When Magdalena Lara was tasked to milk the five goats on her family’s farm each morning before school, or help her mother make yogurt and cheese using the goat’s milk and active bacteria cultures, it turns out she was doing more than childhood chores; she was cultivating a curiosity of the natural world that would lay the groundwork for her future studies.
“I would always ask my family why and how things worked. I wanted to know more when I found out about something new,” recalls Lara, the oldest of six siblings raised by immigrant parents on the one-acre farm in Norco, Calif.
This month, Lara graduates from California State University, Dominguez Hills (CSUDH) with a bachelor’s degree in molecular biology and has been accepted to Stanford University’s doctoral program in biology, which she begins this fall.
To excel at Stanford, Lara will fall back on the research skills she developed at CSUDH studying the nectar of Asclepias species, or milkweed, under the direction of Kathryn Theiss, assistant professor of biology who researches plant biology, and Karin Kram, assistant professor of microbiology. She will also take advantage of her acceptance into the National Science Foundation (NSF) Graduate Research Fellowship Program.
Lara was chosen for the NSF fellowship from more than 12,000 applicants nationwide. The program supports outstanding graduate students in NSF-supported science, technology, engineering, and mathematics disciplines who are pursuing research-based master’s and doctoral degrees at accredited United States institutions.

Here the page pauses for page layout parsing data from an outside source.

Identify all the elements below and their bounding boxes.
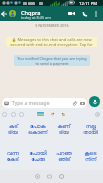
button[interactable]: Type a message: [2, 98, 87, 108]
button[interactable]: GIF: [60, 111, 66, 117]
staticText: today at 8:45 am: [21, 15, 51, 20]
button[interactable]: Home: [45, 172, 54, 181]
button[interactable]: കുട്: [0, 124, 25, 134]
staticText: Type a message: [12, 100, 50, 107]
button[interactable]: Recents: [57, 172, 66, 181]
staticText: കേട്: [7, 157, 19, 161]
button[interactable]: Recent: [1, 111, 7, 117]
staticText: കുട്: [9, 124, 18, 130]
button[interactable]: Attach: [70, 99, 78, 107]
staticText: കണ്: [57, 124, 71, 130]
staticText: You notified Chqpra that you are trying …: [16, 56, 88, 66]
staticText: നല്ല: [86, 124, 96, 130]
button[interactable]: പോക: [25, 124, 51, 134]
button[interactable]: Language: [37, 112, 44, 116]
button[interactable]: 🔒 Messages to this chat and calls are no…: [6, 37, 97, 47]
staticText: ടിയു: [59, 130, 69, 134]
button[interactable]: More options: [92, 6, 100, 21]
button[interactable]: Camera: [78, 99, 86, 107]
staticText: പോക: [30, 124, 46, 130]
button[interactable]: കൂടെ: [77, 151, 103, 161]
staticText: 3 NOVEMBER 2016: [35, 23, 69, 28]
button[interactable]: Contact photo: [9, 10, 16, 17]
staticText: വന്ന: [7, 151, 19, 157]
button[interactable]: Voice message: [89, 96, 100, 107]
button[interactable]: നല്ല: [77, 124, 103, 134]
button[interactable]: കണ്: [51, 124, 77, 134]
staticText: തായി: [83, 130, 98, 134]
staticText: കൂടെ: [84, 151, 97, 157]
button[interactable]: Stickers: [49, 111, 55, 117]
staticText: 🔒 Messages to this chat and calls are no…: [8, 37, 95, 47]
button[interactable]: Settings: [18, 111, 24, 117]
staticText: Chqpra: [21, 9, 41, 17]
staticText: ഞിട്: [58, 157, 71, 161]
button[interactable]: Call: [80, 6, 89, 21]
button[interactable]: You notified Chqpra that you are trying …: [14, 55, 90, 66]
staticText: പറഞ: [56, 151, 72, 157]
staticText: നിന്: [85, 157, 97, 161]
button[interactable]: Back: [33, 172, 42, 181]
button[interactable]: പറഞ: [51, 151, 77, 161]
button[interactable]: പോയി: [25, 151, 51, 161]
staticText: കൊണ്: [28, 130, 48, 134]
button[interactable]: വന്ന: [0, 151, 25, 161]
staticText: 12:11 PM: [79, 1, 98, 7]
staticText: പോയി: [29, 151, 47, 157]
button[interactable]: Back: [0, 6, 8, 21]
button[interactable]: Favorites: [10, 111, 16, 117]
staticText: ടിയു: [8, 130, 18, 134]
button[interactable]: Video call: [67, 6, 76, 21]
button[interactable]: More: [94, 111, 100, 117]
staticText: ചേരു: [31, 157, 45, 161]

The prestigious fellowship will pay for three years of full-time tuition, along with health insurance, a monthly stipend, and more at Stanford, where she will work in the lab of Tadashi Fukami, associate professor of biology. Fukami is a renowned expert in ecological and evolutionary community assembly.
“It’s really an honor, and I can’t wait to start my graduate career working in the Fukami Lab and seeing where I go from there. They basically told me to just tell them what interests me and they’ll make it happen, which was incredible,” said Lara, who is also a Research Initiative for Scientific Enhancement (RISE) student at CSUDH “The lab and the fellowship will open up an entire community of people who I would otherwise never have access to. We also get access to NSF’s supercomputer. You get all the tools when you get chosen, and I really look forward to taking advantage of it.”
At CSUDH, Lara’s collaborative research projects with Theiss and Kram involved characterizing the explored the potential for natural products in the mostly unexplored microbiome in the nectar of milkweed, the monarch butterfly’s only caterpillar host plant. Their work looks at the positive and negative effects of the relationship between the flower, the nectar and its microbes, and the floral visitors (butterflies, honey bees, wasps, etc.) across urban heat island gradients.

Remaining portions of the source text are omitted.